Q: A client who is an employee architect, he and another employee entered a station design competition by the government office (OVGA). They progressed to the final five and received a prize of $40,000 to prepare a plan for the project, and they were requested to submit an invoice to OVGA for the amount. The ultimate prize for the competition was a contract to design the station. There is no precedent or interpretative decision that fits this situation. Whether the prize will be regarded as assessable income?

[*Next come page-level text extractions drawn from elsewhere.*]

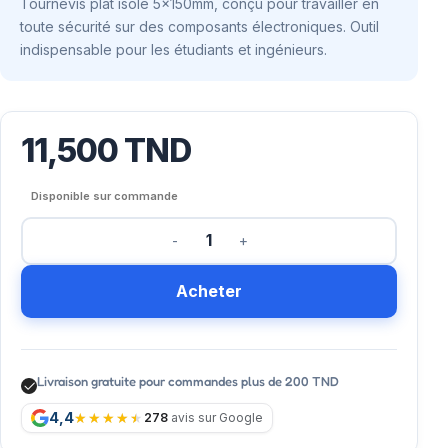
Tournevis plat isolé 5x150mm, conçu pour travailler en
toute sécurité sur des composants électroniques. Outil
indispensable pour les étudiants et ingénieurs.
11,500
TND
Disponible sur commande
Acheter
Livraison gratuite pour commandes plus de 200 TND
4,4
278
avis sur Google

A: Generally, a gift or prize is regarded as personal windfall gain and not as ordinary income. Unless the taxpayer has received the prize or gift in relation to any income producing activity of the taxpayer. The courts have established that consideration of the whole of the circumstances is necessary and the following factors need to be considered:
- In what capacity and for what reason that the recipient received the prize or gift
- Whether the prize or gift is a common incident of the recipient’s calling or occupation
- Whether the prize or gift is made voluntarily
- Whether the prize or gift is solicited
- Whether the prize or gift can be traced to gratitude engendered by some service rendered by the recipient to the prize or gift donor
- The motive of the prize or gift donor
- Whether the recipient relies on the prize or gift for regular maintenance of themselves and any dependants.
In this case, it is quite clear that “prize” won in the “competition” was part of a tendering exercise for a contract. The amount “won” relates to the income-producing activity of the taxpayer and was received in recognition of an architectural design.
Therefore, it is clear that “prize” was really a fee provided for services and accordingly is fully taxable as assessable income.